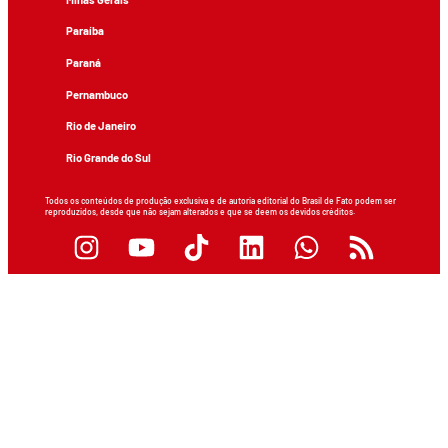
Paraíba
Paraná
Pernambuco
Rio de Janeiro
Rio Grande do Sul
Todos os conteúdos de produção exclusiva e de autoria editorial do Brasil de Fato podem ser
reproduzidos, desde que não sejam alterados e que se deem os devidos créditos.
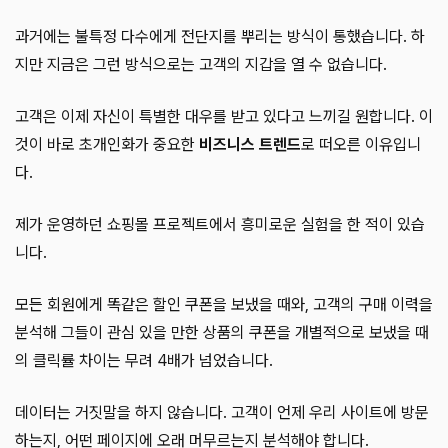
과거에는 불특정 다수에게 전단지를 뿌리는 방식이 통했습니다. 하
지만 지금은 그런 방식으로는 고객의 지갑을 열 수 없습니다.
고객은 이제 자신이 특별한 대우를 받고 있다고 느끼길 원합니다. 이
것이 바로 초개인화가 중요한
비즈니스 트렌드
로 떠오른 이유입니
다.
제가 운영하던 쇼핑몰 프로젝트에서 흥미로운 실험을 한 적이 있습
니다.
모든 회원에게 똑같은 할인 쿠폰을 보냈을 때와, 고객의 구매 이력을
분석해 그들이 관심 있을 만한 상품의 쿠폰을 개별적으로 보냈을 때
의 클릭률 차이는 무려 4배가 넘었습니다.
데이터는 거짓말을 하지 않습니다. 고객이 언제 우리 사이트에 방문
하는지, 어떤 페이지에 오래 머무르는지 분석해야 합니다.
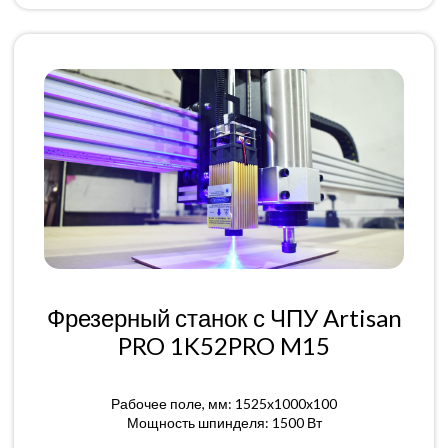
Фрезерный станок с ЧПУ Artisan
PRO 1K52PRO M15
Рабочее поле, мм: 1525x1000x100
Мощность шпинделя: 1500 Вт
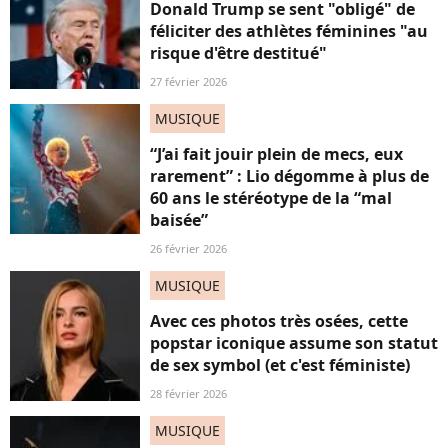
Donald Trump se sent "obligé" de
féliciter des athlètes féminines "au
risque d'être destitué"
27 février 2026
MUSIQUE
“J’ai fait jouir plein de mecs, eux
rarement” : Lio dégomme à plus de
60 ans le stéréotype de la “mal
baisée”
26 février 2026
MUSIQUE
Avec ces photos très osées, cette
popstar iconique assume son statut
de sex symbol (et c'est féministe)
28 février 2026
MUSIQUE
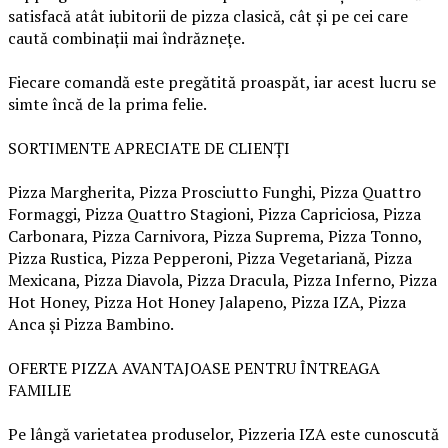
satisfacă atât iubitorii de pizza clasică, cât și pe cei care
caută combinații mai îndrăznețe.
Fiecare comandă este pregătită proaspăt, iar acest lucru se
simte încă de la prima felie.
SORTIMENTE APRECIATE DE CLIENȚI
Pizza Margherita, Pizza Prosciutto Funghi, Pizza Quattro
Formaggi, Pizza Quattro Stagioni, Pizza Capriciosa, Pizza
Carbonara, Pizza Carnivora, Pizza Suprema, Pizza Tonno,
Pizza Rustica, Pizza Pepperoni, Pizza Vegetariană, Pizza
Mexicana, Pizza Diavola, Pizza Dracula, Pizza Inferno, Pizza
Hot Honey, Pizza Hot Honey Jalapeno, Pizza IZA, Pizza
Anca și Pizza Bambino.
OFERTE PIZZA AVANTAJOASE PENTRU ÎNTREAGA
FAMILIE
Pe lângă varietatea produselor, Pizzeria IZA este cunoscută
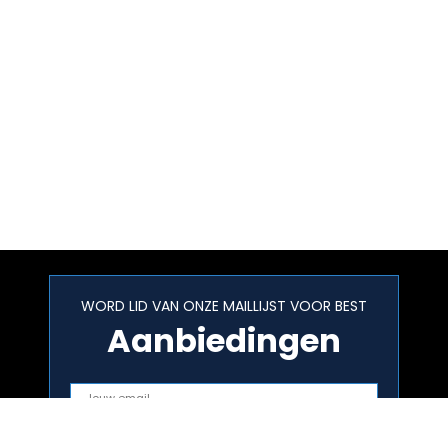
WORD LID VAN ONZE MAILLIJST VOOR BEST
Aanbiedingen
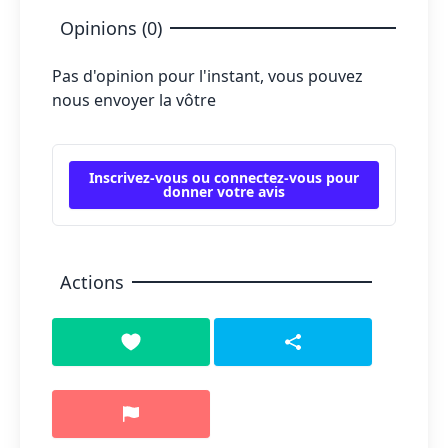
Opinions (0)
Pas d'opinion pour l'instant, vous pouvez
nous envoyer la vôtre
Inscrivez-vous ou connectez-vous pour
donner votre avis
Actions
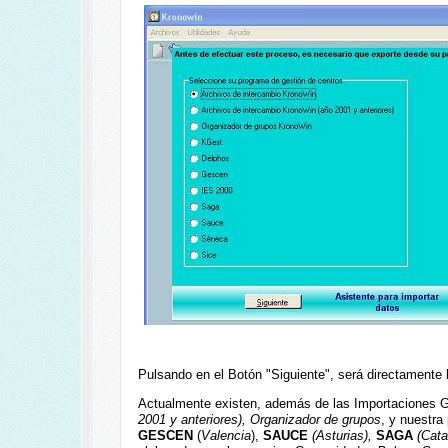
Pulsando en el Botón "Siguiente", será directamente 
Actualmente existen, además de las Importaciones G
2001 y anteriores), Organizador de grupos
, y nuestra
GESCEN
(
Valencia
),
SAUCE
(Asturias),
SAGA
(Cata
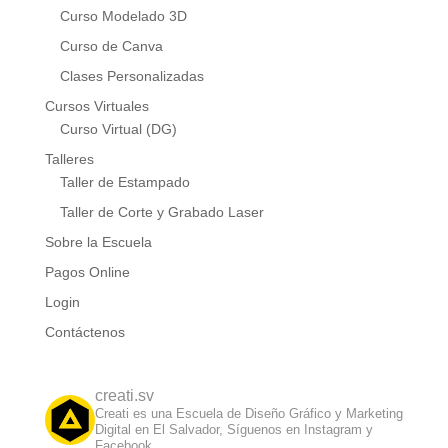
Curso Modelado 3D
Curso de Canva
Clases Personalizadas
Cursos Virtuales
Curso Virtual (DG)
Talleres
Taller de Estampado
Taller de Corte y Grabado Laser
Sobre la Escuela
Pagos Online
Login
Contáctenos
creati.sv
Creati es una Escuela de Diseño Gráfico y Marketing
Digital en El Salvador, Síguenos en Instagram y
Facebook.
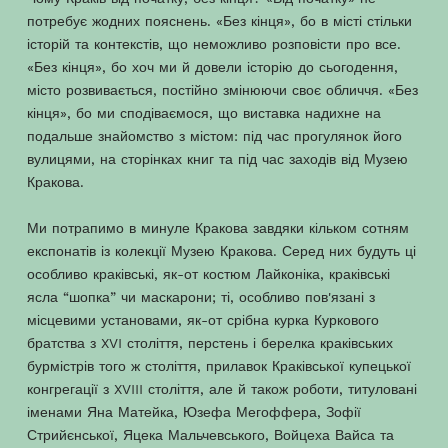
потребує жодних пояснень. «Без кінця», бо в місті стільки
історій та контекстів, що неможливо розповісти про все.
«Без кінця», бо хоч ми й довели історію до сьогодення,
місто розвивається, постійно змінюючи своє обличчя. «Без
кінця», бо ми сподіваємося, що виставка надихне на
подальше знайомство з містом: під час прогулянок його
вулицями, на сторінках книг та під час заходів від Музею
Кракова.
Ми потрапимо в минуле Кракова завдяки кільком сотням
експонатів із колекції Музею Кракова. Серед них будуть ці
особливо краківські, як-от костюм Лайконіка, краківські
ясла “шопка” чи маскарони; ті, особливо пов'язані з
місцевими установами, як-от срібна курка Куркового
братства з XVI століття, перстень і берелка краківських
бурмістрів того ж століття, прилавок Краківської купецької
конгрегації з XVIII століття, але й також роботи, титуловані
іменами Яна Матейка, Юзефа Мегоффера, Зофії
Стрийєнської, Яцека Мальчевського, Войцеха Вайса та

◇ ◇ ◇ ◇ ◇

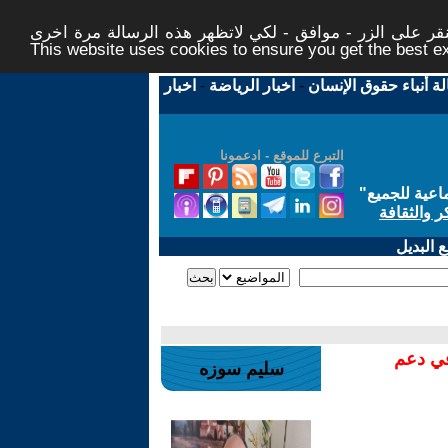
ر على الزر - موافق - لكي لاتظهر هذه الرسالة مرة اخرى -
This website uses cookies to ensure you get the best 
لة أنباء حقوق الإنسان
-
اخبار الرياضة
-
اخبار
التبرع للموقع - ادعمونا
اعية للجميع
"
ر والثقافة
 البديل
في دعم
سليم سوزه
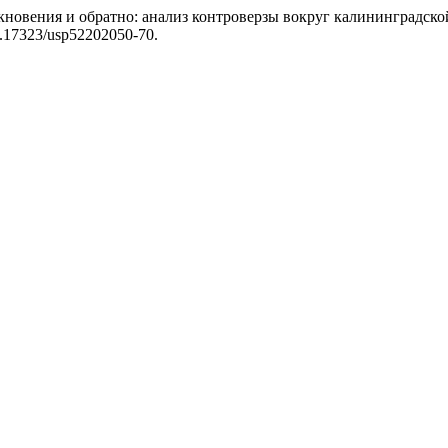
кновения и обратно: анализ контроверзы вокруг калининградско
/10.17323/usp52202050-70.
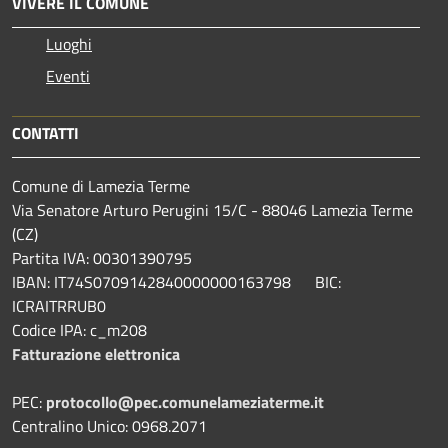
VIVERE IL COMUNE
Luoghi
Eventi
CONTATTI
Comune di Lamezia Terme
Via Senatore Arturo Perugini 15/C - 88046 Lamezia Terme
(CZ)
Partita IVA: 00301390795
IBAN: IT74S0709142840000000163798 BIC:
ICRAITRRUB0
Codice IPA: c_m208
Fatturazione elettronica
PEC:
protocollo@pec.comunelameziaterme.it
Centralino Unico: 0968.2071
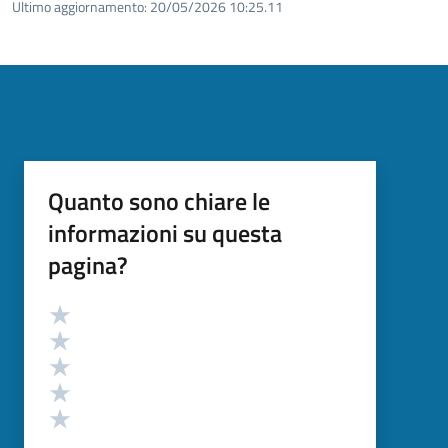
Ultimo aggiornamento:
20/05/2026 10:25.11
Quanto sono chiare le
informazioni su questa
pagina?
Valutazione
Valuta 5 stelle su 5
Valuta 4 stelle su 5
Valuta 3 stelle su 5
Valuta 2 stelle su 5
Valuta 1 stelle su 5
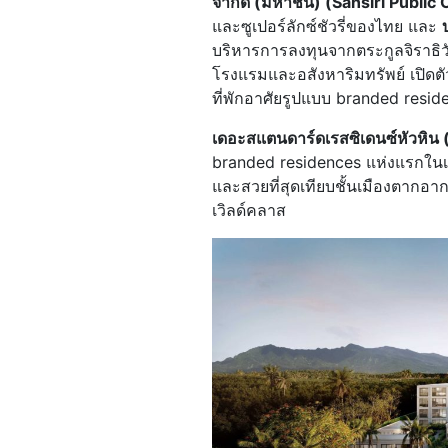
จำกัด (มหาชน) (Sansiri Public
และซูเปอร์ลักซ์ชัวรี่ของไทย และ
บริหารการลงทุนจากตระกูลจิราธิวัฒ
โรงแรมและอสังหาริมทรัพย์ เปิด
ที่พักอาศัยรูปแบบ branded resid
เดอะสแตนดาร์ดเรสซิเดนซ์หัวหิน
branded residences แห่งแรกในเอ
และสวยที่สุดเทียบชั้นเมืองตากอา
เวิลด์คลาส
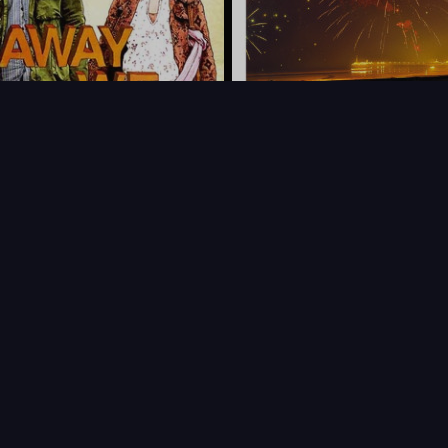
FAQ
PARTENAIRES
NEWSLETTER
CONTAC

◇ ◇ ◇ ◇ ◇

## Work to complete
Only the lines above from the line with "історій та контекстів, що" to the line with "Стрийєнської, Яцека Мальчевського, Войцеха", those two lines included, should be reproduced exactly.

## Your solution
історій та контекстів, що неможливо розповісти про все.
«Без кінця», бо хоч ми й довели історію до сьогодення,
місто розвивається, постійно змінюючи своє обличчя. «Без
кінця», бо ми сподіваємося, що виставка надихне на
подальше знайомство з містом: під час прогулянок його
вулицями, на сторінках книг та під час заходів від Музею
Кракова.
Ми потрапимо в минуле Кракова завдяки кільком сотням
експонатів із колекції Музею Кракова. Серед них будуть ці
особливо краківські, як-от костюм Лайконіка, краківські
ясла “шопка” чи маскарони; ті, особливо пов'язані з
місцевими установами, як-от срібна курка Куркового
братства з XVI століття, перстень і берелка краківських
бурмістрів того ж століття, прилавок Краківської купецької
конгрегації з XVIII століття, але й також роботи, титуловані
іменами Яна Матейка, Юзефа Мегоффера, Зофії
Стрийєнської, Яцека Мальчевського, Войцеха Вайса та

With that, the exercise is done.